Animal Skull ID: Identifying Animal Skulls By Their Teeth
In my previous post about animal skulls I provided you with some basic animal skull identification resources, but in this post I want to help you begin to narrow down what type of animal skull you might have found. The easiest way to start is by looking at the teeth of of the skull. If the teeth are present, this is easiest, though you can sometimes muddle through by looking at the skull if only the tooth sockets remain. It's also helpful if you have both jaws available,(upper and lower mandibles) though it's not required. Often one or the other is enough to help you.
Different Types of Teeth
If you feel around your mouth with your tongue, it becomes apparent that you don't have all the same types of teeth. This is true for most animals. Teeth are specialized to do different jobs, depending on the diet of the creature (if you ever want to see a really weird skull, check out the anteater, they don't have any teeth, just a long bone snout!)
Incisors (dark blue) are at the front of the mouth and are usually for scraping or biting, so they are scoop shaped and smaller. Canines (green) are usually for ripping or tearing meat, so they are long and pointed. Premolars (pink), are behind the canines, and can be flat for grinding, like in the mouth of beavers, or they can be sharp and serrated like in dogs and canines, for tearing meat. Molars (turquoise) also vary, depending on their use. Often they are for grinding food, like in humans, but in meat eating creatures they too may be serrated and have sharp edges for ripping and tearing meat.

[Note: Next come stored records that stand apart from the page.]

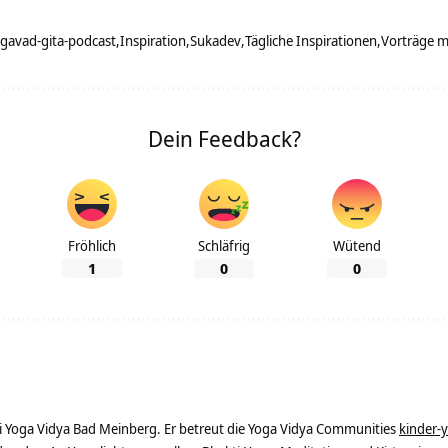
gavad-gita-podcast
Inspiration
Sukadev
Tägliche Inspirationen
Vorträge 
Dein Feedback?
Fröhlich
Schläfrig
Wütend
1
0
0
ei Yoga Vidya Bad Meinberg. Er betreut die Yoga Vidya Communities
kinder-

The number, shape, and size of teeth can help you determine what type of animal skull you've found. Knowing where molars and premolars begin and end can be tricky. There's no hard and fast rule for telling them apart, and often they can look very similar. The other types of teeth are much easier. You'll have to practice skull identification, and looking at different types of teeth to get comfortable. For now, if it helps, focus mostly on the incisors, canines and molars (farthest back two pairs of teeth) if you're not sure.
The last tidbit you should know, is about bilateral symmetry. All mammals, like you and me, have bodies with mirror halves. The right side of our skeleton, and our external body, matches the left. This means, that when you study the teeth of a mammal you only need to study one side of the mouth, or count teeth on one side of the skull. The other half of the jaw is exactly the same (for dental formulas you then multiply by two). For example, in the image above, there are three incisors, one canine, four premolars, and two molars on one side. You would double that for a full tooth count.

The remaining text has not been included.